- Work order:
Scan the records below and copy every line that contains the string "ficou".
___
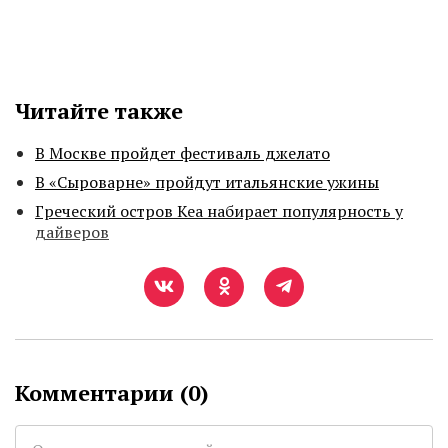
Читайте также
В Москве пройдет фестиваль джелато
В «Сыроварне» пройдут итальянские ужины
Греческий остров Кеа набирает популярность у
дайверов
Комментарии (
0
)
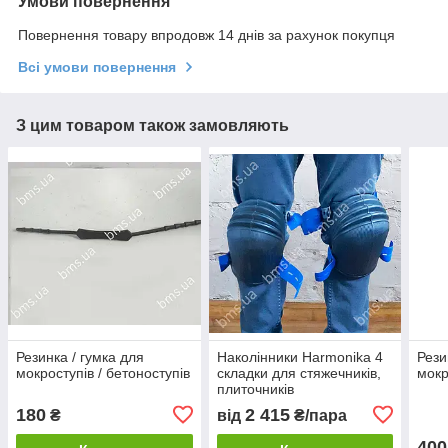
Умови повернення
Повернення товару впродовж 14 днів за рахунок покупця
Всі умови повернення
З цим товаром також замовляють
Резинка / гумка для
Наколінники Harmonika 4
Рези
мокроступів / бетоноступів
складки для стяжечників,
мокр
плиточників
180
2 415
₴
від
₴/пара
400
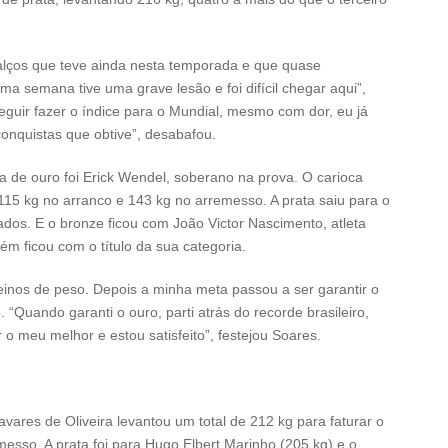
calços que teve ainda nesta temporada e que quase
ma semana tive uma grave lesão e foi difícil chegar aqui”,
eguir fazer o índice para o Mundial, mesmo com dor, eu já
nquistas que obtive”, desabafou.
a de ouro foi Erick Wendel, soberano na prova. O carioca
115 kg no arranco e 143 kg no arremesso. A prata saiu para o
dos. E o bronze ficou com João Victor Nascimento, atleta
ém ficou com o título da sua categoria.
einos de peso. Depois a minha meta passou a ser garantir o
 “Quando garanti o ouro, parti atrás do recorde brasileiro,
o meu melhor e estou satisfeito”, festejou Soares.
vares de Oliveira levantou um total de 212 kg para faturar o
esso. A prata foi para Hugo Elbert Marinho (205 kg) e o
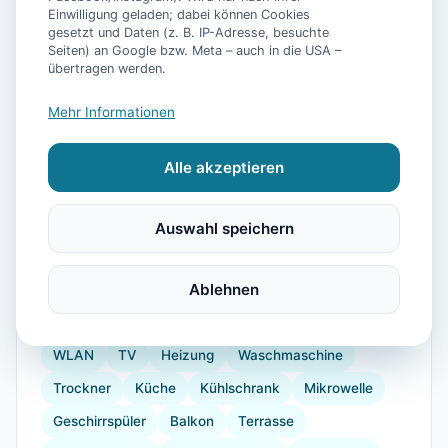
Einwilligung geladen; dabei können Cookies
gesetzt und Daten (z. B. IP-Adresse, besuchte
Seiten) an Google bzw. Meta – auch in die USA –
übertragen werden.
Mehr Informationen
Alle akzeptieren
📷
12
Bilder
Auswahl speichern
Ablehnen
Ausstattung
WLAN
TV
Heizung
Waschmaschine
Trockner
Küche
Kühlschrank
Mikrowelle
Geschirrspüler
Balkon
Terrasse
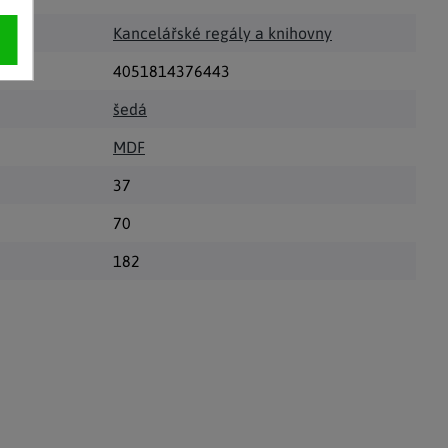
Kancelářské regály a knihovny
4051814376443
šedá
MDF
37
70
182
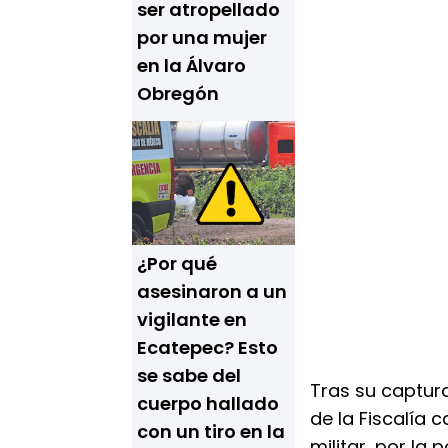
ser atropellado
por una mujer
en la Álvaro
Obregón
¿Por qué
asesinaron a un
vigilante en
Ecatepec? Esto
se sabe del
Tras su captura
cuerpo hallado
de la Fiscalía 
con un tiro en la
militar, por la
___
- Expected answer:
dos. E o bronze ficou com João Victor Nascimento, atleta
ém ficou com o título da sua categoria.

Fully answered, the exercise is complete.